=== Task ===
From the first line of the data through the line containing "サクッと削除したと書いたが、男性との出会いを確保でき", return each line exactly.

Saved entries:
--

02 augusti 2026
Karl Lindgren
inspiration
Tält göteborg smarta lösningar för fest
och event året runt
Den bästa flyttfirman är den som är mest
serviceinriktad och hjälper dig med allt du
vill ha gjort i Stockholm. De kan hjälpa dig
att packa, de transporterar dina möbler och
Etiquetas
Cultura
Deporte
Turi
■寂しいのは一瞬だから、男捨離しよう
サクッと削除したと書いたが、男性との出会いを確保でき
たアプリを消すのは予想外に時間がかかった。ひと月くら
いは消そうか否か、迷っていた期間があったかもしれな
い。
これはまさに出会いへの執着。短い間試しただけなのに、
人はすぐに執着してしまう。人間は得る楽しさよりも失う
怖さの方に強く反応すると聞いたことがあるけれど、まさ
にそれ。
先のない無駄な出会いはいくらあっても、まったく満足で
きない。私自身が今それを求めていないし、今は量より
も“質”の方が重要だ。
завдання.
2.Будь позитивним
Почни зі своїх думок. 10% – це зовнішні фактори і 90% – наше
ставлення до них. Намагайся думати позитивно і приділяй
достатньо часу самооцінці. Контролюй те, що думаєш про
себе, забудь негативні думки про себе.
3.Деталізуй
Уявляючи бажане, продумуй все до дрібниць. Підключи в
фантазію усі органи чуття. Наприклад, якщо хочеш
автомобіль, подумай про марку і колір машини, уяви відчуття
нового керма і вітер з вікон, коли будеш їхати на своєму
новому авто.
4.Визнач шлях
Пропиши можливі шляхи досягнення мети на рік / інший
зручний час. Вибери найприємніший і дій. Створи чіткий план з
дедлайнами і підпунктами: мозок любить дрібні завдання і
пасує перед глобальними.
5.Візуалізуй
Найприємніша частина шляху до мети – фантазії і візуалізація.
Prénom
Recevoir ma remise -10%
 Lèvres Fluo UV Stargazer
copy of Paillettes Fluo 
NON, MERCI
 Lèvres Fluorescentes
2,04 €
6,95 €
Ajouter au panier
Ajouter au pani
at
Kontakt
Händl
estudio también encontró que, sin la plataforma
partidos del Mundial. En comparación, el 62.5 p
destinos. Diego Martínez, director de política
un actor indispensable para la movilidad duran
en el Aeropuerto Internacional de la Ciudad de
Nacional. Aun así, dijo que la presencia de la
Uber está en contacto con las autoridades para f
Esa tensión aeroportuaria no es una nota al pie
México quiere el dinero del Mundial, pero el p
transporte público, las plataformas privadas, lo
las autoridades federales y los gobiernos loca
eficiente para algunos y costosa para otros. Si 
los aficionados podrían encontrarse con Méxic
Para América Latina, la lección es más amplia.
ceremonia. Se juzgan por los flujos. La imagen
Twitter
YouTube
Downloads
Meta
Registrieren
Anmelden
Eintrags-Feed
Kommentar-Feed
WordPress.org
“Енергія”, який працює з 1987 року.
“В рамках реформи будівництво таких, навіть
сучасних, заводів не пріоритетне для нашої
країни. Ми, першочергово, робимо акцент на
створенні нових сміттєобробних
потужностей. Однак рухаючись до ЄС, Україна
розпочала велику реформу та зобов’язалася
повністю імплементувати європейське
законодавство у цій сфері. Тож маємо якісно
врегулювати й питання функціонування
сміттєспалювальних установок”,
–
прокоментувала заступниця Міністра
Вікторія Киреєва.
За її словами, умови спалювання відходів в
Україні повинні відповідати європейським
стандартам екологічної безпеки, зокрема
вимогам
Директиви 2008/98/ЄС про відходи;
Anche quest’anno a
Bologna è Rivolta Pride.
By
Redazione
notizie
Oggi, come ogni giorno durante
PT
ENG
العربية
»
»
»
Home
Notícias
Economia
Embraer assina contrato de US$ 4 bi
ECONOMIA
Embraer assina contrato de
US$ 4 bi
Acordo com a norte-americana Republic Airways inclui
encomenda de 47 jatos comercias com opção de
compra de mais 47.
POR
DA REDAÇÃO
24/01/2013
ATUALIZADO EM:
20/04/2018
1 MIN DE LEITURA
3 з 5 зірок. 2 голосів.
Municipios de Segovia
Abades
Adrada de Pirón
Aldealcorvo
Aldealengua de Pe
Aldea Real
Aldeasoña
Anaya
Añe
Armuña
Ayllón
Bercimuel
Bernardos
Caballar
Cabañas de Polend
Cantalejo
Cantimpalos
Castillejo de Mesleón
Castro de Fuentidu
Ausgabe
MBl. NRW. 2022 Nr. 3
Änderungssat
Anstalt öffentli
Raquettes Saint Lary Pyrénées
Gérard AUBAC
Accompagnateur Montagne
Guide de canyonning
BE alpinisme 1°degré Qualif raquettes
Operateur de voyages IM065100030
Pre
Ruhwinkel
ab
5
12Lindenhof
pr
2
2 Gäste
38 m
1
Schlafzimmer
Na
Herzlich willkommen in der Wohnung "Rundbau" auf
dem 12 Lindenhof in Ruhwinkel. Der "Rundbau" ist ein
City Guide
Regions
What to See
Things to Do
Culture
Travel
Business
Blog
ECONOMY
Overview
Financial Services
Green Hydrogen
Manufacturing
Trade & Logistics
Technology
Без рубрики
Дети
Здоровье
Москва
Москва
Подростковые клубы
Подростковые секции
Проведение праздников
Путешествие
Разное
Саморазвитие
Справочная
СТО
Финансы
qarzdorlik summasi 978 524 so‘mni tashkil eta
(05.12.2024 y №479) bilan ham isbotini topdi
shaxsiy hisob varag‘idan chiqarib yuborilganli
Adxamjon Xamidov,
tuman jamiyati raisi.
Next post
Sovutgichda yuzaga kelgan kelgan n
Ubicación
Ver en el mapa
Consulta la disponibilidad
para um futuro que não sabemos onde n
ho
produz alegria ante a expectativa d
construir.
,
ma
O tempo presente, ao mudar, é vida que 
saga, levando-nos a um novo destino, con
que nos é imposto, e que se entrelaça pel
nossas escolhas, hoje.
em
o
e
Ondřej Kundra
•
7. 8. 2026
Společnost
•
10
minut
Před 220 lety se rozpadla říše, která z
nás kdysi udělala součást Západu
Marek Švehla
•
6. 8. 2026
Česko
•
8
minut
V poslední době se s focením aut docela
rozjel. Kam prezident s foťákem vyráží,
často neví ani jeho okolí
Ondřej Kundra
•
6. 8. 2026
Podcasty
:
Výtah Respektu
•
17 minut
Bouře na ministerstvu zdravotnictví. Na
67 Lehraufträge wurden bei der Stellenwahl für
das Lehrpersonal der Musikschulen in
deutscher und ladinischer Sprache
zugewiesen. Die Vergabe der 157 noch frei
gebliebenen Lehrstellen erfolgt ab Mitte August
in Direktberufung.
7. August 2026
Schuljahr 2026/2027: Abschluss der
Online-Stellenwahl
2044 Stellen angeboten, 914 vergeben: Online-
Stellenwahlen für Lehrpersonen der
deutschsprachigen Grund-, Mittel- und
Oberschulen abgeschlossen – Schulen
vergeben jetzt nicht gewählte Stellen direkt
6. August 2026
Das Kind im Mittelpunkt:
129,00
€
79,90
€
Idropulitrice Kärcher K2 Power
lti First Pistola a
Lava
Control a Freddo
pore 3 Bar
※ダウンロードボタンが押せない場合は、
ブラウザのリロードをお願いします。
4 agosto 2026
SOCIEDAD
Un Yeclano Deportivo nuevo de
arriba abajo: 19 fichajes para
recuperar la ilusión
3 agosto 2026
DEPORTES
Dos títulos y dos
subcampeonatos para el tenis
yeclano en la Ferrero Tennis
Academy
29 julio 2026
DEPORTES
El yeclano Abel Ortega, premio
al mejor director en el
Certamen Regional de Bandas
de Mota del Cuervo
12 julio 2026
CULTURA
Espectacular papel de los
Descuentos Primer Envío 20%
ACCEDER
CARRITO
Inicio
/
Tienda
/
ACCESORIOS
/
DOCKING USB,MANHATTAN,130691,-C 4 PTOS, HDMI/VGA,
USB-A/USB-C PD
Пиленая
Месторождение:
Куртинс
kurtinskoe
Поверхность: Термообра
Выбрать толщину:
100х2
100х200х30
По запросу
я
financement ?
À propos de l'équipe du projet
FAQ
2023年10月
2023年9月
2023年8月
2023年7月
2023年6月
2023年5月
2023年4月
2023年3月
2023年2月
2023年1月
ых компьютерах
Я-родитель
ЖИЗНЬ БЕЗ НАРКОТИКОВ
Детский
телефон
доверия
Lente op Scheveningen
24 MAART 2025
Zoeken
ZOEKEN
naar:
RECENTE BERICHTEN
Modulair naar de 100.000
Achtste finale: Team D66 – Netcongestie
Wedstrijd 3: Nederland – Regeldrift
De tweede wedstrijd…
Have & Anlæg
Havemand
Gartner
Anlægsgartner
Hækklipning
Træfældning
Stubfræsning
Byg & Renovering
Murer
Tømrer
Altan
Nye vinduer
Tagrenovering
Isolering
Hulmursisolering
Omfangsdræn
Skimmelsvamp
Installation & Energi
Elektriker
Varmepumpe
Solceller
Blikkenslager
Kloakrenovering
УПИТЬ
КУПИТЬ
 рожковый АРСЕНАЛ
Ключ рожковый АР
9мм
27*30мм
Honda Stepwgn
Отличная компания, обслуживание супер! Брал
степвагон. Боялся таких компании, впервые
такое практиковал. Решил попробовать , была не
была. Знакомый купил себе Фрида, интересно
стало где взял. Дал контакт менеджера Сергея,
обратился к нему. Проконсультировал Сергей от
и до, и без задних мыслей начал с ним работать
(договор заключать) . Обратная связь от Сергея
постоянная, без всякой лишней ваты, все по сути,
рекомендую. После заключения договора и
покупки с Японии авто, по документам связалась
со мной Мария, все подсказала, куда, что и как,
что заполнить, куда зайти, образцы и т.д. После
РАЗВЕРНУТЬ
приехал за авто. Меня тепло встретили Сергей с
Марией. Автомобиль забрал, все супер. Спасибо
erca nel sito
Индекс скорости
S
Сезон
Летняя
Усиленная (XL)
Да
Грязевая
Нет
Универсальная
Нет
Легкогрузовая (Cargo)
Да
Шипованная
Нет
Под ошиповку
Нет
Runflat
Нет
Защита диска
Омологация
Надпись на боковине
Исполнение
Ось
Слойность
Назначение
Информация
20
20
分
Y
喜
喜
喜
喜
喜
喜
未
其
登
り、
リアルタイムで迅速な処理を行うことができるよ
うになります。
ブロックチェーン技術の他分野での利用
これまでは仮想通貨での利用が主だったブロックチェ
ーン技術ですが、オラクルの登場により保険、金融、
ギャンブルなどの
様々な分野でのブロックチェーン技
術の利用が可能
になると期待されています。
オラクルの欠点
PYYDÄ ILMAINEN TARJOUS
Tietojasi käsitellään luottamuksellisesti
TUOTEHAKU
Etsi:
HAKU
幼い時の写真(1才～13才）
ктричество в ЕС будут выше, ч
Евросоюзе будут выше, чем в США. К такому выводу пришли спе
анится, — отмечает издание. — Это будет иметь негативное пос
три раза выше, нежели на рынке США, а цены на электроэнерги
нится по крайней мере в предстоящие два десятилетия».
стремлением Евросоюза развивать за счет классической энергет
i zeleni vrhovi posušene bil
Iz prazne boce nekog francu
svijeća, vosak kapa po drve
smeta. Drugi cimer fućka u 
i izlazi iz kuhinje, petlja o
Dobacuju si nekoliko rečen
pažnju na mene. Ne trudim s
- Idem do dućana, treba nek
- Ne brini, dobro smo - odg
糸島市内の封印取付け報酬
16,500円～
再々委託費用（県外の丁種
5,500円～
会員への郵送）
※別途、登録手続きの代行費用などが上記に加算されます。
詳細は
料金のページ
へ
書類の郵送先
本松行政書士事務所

--

=== Result of the exercise ===
02 augusti 2026
Karl Lindgren
inspiration
Tält göteborg smarta lösningar för fest
och event året runt
Den bästa flyttfirman är den som är mest
serviceinriktad och hjälper dig med allt du
vill ha gjort i Stockholm. De kan hjälpa dig
att packa, de transporterar dina möbler och
Etiquetas
Cultura
Deporte
Turi
■寂しいのは一瞬だから、男捨離しよう
サクッと削除したと書いたが、男性との出会いを確保でき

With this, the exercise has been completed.